For the last three years, China has poured billions of dollars into a campaign to redevelop its poorer western provinces.
But who has been benefiting from this program?
Liu Guizhen said traveling 3,000km to find work was a question of survival. "Developing the west is about making money to put food in our mouths," he said. "We'll go wherever there's good money to be made."
In the eyes of the authorities, raising living standards in Xinjiang could also serve to dilute any separatist impulses within the local Uyghur Muslim population.
And there is no doubt that the new arrivals are transforming the landscape.
Boom cities are springing up in the parched desert with all the trappings of modernity - wide roads, swanky apartment blocks, even traffic jams. A sure sign of growing prosperity, but for whom?
One sign of an economic shift can be seen in Erdaoqiao market in Xinjiang's provincial capital, Urumqi.
It is a modern building packed with stalls selling inlaid knives, camel-hair carpets, embroidered hats - all traditional products in the region.
It used to be an open-air bazaar mainly run by locals. But development led to a new building, the rents went up and many Uyghurs were literally priced out of the market.
"It's too expensive," said one Uyghur hat seller, who has moved outside onto the pavement.
His new pitch, he said, would soon be turned into a car park and he did not know where he would go then.
For many Uyghurs, this tale of economic marginalization is familiar.
Around 90% of Xinjiang's population were Uyghurs in 1949; now it is estimated that Uyghurs make up only about 45% of the population.
They are being supplanted as the dominant ethnic group, by Han settlers who see the windswept desert as a land of opportunity.
The Chinese Government is also staking its claim to the province's rich natural reserves, particularly its oil.
At exercise time at the Tazhong oil refinery in the middle of the Taklamakan desert, all the faces are Han Chinese.
According to Wang Lequan, the province's communist party secretary, Uyghurs simply do not have the skills for jobs like these.
"One common problem of the western region is that the education and cultural level of the people here is quite low," Mr. Wang said. "In Xinjiang, we lack the talent needed for modernization and advanced industry."
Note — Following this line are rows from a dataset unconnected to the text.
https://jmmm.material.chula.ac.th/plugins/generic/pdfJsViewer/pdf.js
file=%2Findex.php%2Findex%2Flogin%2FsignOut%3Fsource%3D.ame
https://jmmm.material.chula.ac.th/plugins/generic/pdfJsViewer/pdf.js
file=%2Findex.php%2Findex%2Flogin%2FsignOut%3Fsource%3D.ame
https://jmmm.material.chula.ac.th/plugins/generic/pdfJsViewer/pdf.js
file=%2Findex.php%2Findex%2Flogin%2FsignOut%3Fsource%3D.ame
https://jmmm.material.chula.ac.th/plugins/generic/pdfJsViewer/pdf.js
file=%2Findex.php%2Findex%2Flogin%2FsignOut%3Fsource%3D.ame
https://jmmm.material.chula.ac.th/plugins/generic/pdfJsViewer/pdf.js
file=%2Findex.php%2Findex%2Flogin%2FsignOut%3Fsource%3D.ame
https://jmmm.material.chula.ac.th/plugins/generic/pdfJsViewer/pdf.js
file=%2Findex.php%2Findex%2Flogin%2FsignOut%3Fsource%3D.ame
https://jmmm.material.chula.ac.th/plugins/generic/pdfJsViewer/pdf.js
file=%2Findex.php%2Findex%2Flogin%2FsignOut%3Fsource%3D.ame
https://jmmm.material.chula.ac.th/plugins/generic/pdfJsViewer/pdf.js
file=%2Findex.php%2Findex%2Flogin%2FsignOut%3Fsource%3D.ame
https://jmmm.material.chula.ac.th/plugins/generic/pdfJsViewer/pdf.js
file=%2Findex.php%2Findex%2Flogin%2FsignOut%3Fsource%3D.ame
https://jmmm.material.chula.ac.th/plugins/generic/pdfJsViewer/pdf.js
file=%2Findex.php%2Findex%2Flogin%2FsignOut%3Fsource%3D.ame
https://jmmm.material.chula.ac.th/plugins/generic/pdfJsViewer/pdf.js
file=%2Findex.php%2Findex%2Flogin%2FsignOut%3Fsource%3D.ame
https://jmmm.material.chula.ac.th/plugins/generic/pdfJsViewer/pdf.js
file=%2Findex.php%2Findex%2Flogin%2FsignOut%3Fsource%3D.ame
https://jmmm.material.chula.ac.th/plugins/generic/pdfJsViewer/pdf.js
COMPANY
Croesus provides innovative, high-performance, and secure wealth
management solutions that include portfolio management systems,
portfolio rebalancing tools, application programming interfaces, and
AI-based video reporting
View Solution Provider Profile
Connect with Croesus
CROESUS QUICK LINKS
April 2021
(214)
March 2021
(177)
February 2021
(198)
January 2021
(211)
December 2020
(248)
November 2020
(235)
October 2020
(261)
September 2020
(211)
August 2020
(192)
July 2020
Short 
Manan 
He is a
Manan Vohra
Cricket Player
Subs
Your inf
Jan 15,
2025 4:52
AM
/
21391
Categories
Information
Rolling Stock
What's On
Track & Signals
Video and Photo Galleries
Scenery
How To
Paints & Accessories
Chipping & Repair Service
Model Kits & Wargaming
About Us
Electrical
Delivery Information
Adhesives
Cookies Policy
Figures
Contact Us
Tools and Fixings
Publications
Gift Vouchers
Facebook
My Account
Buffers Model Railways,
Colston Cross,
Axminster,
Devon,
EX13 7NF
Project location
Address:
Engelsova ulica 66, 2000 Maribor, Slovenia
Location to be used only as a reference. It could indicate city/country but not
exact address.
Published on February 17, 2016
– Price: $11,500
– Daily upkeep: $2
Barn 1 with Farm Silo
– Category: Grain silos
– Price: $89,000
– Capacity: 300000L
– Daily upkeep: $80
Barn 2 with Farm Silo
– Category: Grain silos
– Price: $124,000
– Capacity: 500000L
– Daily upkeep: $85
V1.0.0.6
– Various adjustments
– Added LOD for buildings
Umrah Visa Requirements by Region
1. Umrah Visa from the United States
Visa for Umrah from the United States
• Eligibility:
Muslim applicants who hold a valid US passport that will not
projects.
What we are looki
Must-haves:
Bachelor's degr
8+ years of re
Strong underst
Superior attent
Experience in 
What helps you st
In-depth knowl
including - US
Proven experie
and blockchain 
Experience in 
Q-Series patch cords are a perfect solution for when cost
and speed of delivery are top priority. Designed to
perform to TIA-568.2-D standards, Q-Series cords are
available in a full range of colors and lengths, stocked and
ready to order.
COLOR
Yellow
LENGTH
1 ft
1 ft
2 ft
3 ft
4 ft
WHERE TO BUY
There is a language divide as well. Uyghurs speak a Turkic dialect; many of them speak little or no Chinese.
This means they are effectively disqualified from official jobs and it makes it harder for them to find employment within Chinese companies. That is also an argument for bringing in labor from outside the province.
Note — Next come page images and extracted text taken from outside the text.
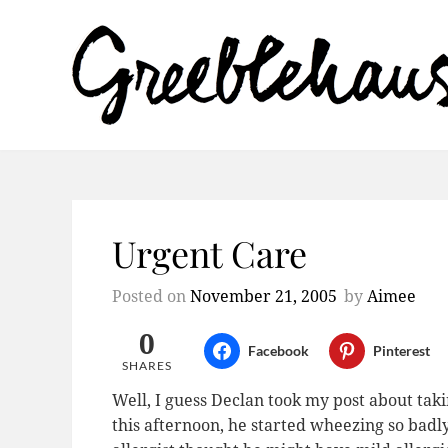
Urgent Care
Posted on
November 21, 2005
by
Aimee
0
Facebook
Pinterest
SHARES
Well, I guess Declan took my post about tak
this afternoon, he started wheezing so badl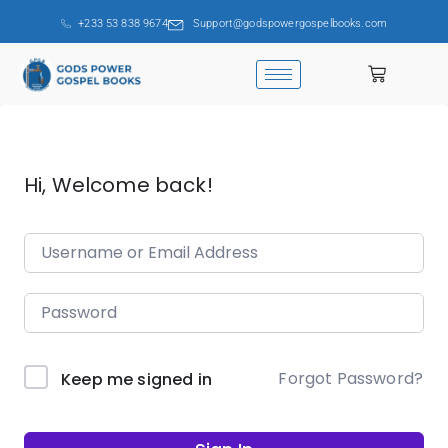
+233 53 838 9674
Support@godspowergospelbooks.com
Hi, Welcome back!
Forgot Password?
Keep me signed in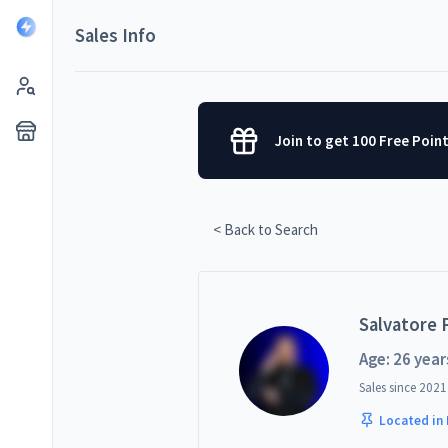
Sales Info
Join to get 100 Free Poin
< Back to Search
Salvatore P
Age: 26 year
Sales since
2021
Located in 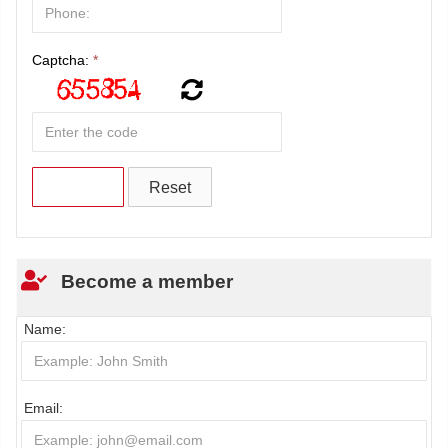
Captcha:
*
Become a member
Name:
Email: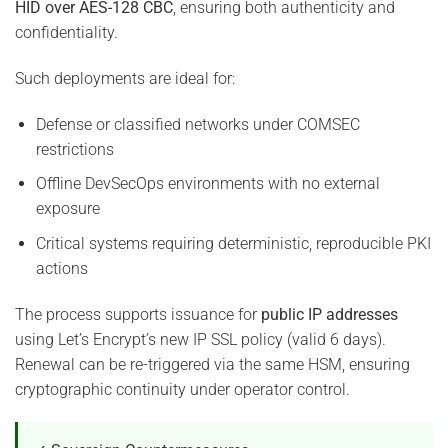
HID over AES-128 CBC
, ensuring both authenticity and
confidentiality.
Such deployments are ideal for:
Defense or classified networks under COMSEC
restrictions
Offline DevSecOps environments with no external
exposure
Critical systems requiring deterministic, reproducible PKI
actions
The process supports issuance for
public IP addresses
using Let’s Encrypt’s new IP SSL policy (valid 6 days).
Renewal can be re-triggered via the same HSM, ensuring
cryptographic continuity under operator control.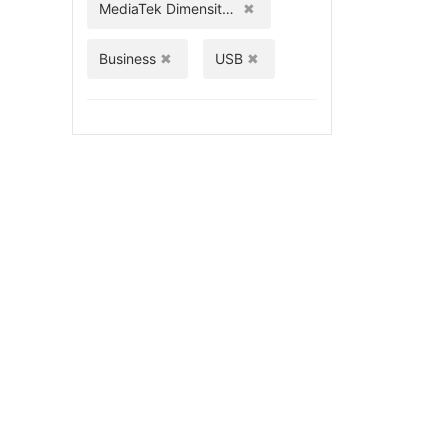
MediaTek Dimensity 1080
Business
USB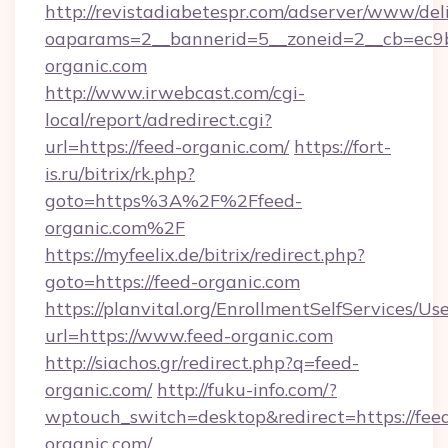
http://revistadiabetespr.com/adserver/www/del
oaparams=2__bannerid=5__zoneid=2__cb=ec9bc
organic.com
http://www.irwebcast.com/cgi-
local/report/adredirect.cgi?
url=https://feed-organic.com/
https://fort-
is.ru/bitrix/rk.php?
goto=https%3A%2F%2Ffeed-
organic.com%2F
https://myfeelix.de/bitrix/redirect.php?
goto=https://feed-organic.com
https://planvital.org/EnrollmentSelfServices/Us
url=https://www.feed-organic.com
http://siachos.gr/redirect.php?q=feed-
organic.com/
http://fuku-info.com/?
wptouch_switch=desktop&redirect=https://fee
organic.com/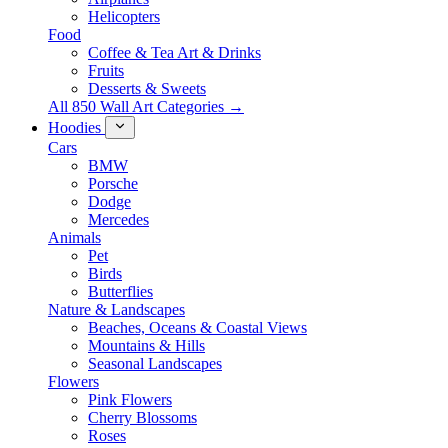
Helicopters
Food
Coffee & Tea Art & Drinks
Fruits
Desserts & Sweets
All 850 Wall Art Categories →
Hoodies
Cars
BMW
Porsche
Dodge
Mercedes
Animals
Pet
Birds
Butterflies
Nature & Landscapes
Beaches, Oceans & Coastal Views
Mountains & Hills
Seasonal Landscapes
Flowers
Pink Flowers
Cherry Blossoms
Roses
But critics like Nicholas Becquelin from Human Rights in China said the government's developmental approach was accelerating the wealth disparity between the Chinese and minority Uyghurs.
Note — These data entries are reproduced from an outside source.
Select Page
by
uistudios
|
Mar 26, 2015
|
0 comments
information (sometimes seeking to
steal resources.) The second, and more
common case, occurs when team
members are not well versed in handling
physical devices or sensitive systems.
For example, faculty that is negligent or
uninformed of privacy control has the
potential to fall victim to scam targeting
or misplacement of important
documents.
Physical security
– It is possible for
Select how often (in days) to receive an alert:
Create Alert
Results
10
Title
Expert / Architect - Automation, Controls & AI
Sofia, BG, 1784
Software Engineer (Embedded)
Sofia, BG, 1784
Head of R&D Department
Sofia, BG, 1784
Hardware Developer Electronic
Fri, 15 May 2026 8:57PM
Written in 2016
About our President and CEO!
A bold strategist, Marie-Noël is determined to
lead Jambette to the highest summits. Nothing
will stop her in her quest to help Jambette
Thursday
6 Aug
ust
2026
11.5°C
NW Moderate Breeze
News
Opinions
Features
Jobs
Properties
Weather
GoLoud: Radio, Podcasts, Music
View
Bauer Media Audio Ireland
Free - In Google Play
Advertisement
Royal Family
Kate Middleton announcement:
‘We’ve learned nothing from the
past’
"It's a top down approach to development, where the state decides what are the important projects like building railroads, roads, developing the oil exploitation of Xinjiang," he said.
"These are all major infrastructural programs that directly benefit the urban Chinese segment of the population. And there is nothing done seriously on poverty alleviation, rural development or minority empowerment in this program," he said.
No prospects
Seventy-year-old Etam Yusuf is an example of those who are being left behind.
He is selling his donkey cart because he cannot even afford to send his four children to school.
The Uyghur part of Urumqi where he lives is basically a slum, though it is not far from the glitzy new skyscrapers.
The roads are unpaved and there are heaps of rubbish everywhere; his house is made from earth, with sheep roaming the courtyard and all six family members sleeping in one room.
Nonetheless, he still thinks he is better off than others he knows.
"There are a lot of people without work here, really a lot," he said.
"There are graduates who have just left university but who still have no work."
And beggars are a common sight in Xinjiang, most of them Uyghurs. As they struggle to eke out a living, Uyghurs are becoming second-class citizens on their own soil.
Many Uyghurs fear that the influx of Chinese settlers, with their built-in advantages, is threatening Uyghur culture, their means of existence and ultimately their survival.